Queer Athens is a bilingual podcast interview series that shares the stories and experiences of Greek LGBTQ+ people from the 1960s to the present in their own words.
Our mission is twofold: to share the rich tradition of queer activism in Greece with a wider audience, domestically and abroad, and to bear witness to the profound changes in what it has meant to be queer in Greece from the mid-20th century to the present.
We were inspired to launch Queer Athens after noticing a profound community need.
As the queer community in Greece grows larger and more empowered each year, we share bits and pieces of our personal and political stories with each other in a casual and impromptu way.
However, most of us lack a comprehensive understanding of the history of queer life and advocacy in Greece. We may know about the history of political projects we were personally involved in, and we are often most knowledgeable about the lived experiences of people who are the most similar to ourselves.
At Queer Athens, we are building a central platform to share the stories of a broad range of LGBTQ+ people from diverse backgrounds with an equally diverse audience. We are especially excited about fostering cross-generational conversations and knowledge-sharing. Thanks to our bilingual Greek/English format, we will also be able to share the queer history of Greece with an international audience.
Our vision was inspired by existing queer community archival projects, such as the ACT UP Oral History Project, a collection of nearly 200 interviews with key participants in the work of the AIDS Coalition to Unleash Power in New York City, and the Queer Newark Oral History Project, which uses geography as a unifying factor in preserving and sharing the stories of notable queer community members.
Oral history – the practice of recording narrative accounts of important historical and cultural events and periods given by people who participated in them firsthand – is a key tactic in progressive knowledge making.
Oral history projects like ours seek to correct the power imbalances in the practice of traditional history-making by allowing marginalized people and communities to regain the control and authorship of their own experiences.
Oral history archives also seek to fill significant deficits in traditional historical records due to classist, racist, sexist, and homophobic biases of the larger world order.
The current popularity and ubiquity of podcasts makes it easy for us to produce high-quality and compelling audio content and share it easily with our growing community.
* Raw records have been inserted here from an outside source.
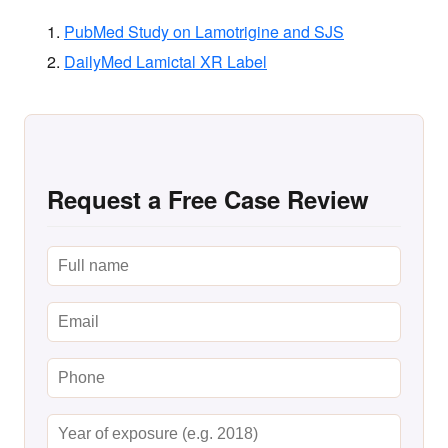
PubMed Study on Lamotrigine and SJS
DailyMed Lamictal XR Label
Request a Free Case Review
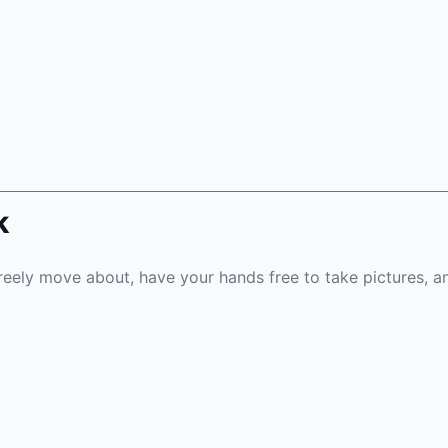
k
reely move about, have your hands free to take pictures, an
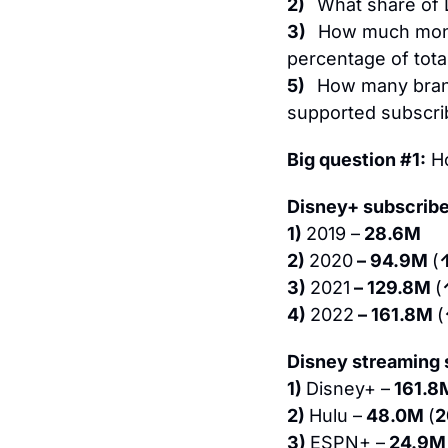
2)   
What share of 
3)   
How much mone
percentage of tota
5)   
How many brand
supported subscri
Big question #1:
 H
Disney+ subscribe
1) 
2019 –
 28.6M
2) 
2020
 – 94.9M 
(
3) 
2021
 – 129.8M 
(
4) 
2022
 – 161.8M 
(
Disney streaming s
1) 
Disney+ –
 161.8
2) 
Hulu –
 48.0M 
(
3) 
ESPN+ –
 24.9M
Queer Athens will be streamable for free on a variety of podcasting platforms, including Apple Podcasts, Spotify, Google Podcasts, and Stitcher. These platforms allow interested people to discover our show, even if they’re not already aware of our project through our social media pages or community outreach efforts.
In addition to podcasting platforms, each of our episodes will be freely playable and permanently hosted on our own website. We feel strongly that it is important for the Queer Athens oral history archive to exist independently of any of any institution or streaming service.
With the recent introduction of marriage equality legislation by the current opposition party Syriza Progressive Alliance, and the launch of its national marriage equality campaign Loving unconditionally it’s what’s important, LGBTQ+ issues have recently gained an unprecedented prominence in Greek national consciousness.
We are using this watershed moment to reflect on the queer activism that has brought us here and to build a robust educational platform that can reach people inside and outside queer communities in Greece and abroad.
Queer Athens will address the endemic lack of cross-generational knowledge within queer communities by building a platform that fosters continuity of knowledge and shared culture amongst queer people across age, race, gender, political, geographic, and political lines. It will also serve as a key resource for potential allies who are seeking to self-educate about LGBTQ+ issues for the first time.
We will represent the queer community as robustly as possible, featuring the experiences of people from a broad range of ages, geographies, cultural contexts, races, educational and class backgrounds, sexual practices, lifestyles, and political orientations. As the makers of Queer Athens, our role is to honor the truths of our contributors, even – and especially – when there may be friction with our own perspectives. We commit to honoring a multiplicity of voices, and not granting prominence to one narrow, ‘correct’ party line over other ways of articulation.
We will work to actively decenter the names, faces, and voices of the founders in favor of a community-centric approach to culture making. Instead of working towards personal gain or profit, we are building Queer Athens to create a communal hub of queer connection and education. As a non-lucrative project, all funding will go to production and archiving costs and supporting the needs of our contributors. At every turn, we strive to use our project as a means to cross-promote and collaborate with queer Greek artists and culture-makers. We will maintain a fair and egalitarian system for the distribution of compensation and recognition.
Our podcast episodes and all related media will always be available to our community free of charge. We will continue to host our archives on our own website so that they will exist independently of private companies and institutions. We are committed to producing all content bilingually to support our international and multicultural audience, and we will provide full textual transcripts of all episodes for the benefit of audience members with impairments.
Queer Athens isn’t just a podcast; it’s a grassroots oral history project. Our episodes share and circulate stories of political activism and queer livelihoods within the Greek LGBTQ+ community and they serve as a starting place for potential allies who looking to educate themselves about LGBTQ+ issues for the first time.